Action item: In how many lines of the records does "چیزی" appear? Answer with one number.

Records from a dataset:
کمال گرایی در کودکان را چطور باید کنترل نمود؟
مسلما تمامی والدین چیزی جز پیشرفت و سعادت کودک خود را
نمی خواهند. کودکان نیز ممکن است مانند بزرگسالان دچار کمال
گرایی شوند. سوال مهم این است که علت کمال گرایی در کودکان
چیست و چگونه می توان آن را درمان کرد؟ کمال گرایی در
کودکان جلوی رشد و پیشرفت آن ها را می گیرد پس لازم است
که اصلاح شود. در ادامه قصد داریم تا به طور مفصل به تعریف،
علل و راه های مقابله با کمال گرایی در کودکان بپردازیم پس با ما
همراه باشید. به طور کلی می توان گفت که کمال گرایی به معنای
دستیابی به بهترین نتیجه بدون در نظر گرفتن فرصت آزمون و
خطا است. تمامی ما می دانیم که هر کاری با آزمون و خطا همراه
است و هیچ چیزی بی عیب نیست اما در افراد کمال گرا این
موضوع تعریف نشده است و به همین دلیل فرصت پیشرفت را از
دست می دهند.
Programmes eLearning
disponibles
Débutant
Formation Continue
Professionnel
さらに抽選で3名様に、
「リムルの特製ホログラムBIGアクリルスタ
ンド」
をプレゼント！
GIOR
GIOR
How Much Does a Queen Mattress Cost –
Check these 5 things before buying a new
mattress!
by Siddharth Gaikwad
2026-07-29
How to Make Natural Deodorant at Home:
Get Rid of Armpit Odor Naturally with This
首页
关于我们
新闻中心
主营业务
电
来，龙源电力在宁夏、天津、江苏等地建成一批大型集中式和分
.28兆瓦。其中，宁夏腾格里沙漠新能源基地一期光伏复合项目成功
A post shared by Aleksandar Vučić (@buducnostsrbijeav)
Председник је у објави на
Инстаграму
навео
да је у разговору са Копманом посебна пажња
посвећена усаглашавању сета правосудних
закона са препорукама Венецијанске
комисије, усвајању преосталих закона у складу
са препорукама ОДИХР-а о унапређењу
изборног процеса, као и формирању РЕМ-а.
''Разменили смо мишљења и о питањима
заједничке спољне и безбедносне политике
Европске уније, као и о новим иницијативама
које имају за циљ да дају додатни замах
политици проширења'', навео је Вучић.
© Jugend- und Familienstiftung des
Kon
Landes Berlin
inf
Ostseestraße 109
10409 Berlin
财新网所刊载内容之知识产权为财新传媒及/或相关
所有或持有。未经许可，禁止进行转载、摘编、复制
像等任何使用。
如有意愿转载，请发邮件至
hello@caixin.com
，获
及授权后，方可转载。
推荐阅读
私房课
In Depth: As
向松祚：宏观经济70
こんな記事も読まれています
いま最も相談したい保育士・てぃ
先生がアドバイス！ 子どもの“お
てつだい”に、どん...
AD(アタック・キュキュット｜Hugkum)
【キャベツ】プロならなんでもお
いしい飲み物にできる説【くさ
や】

Written solution: 2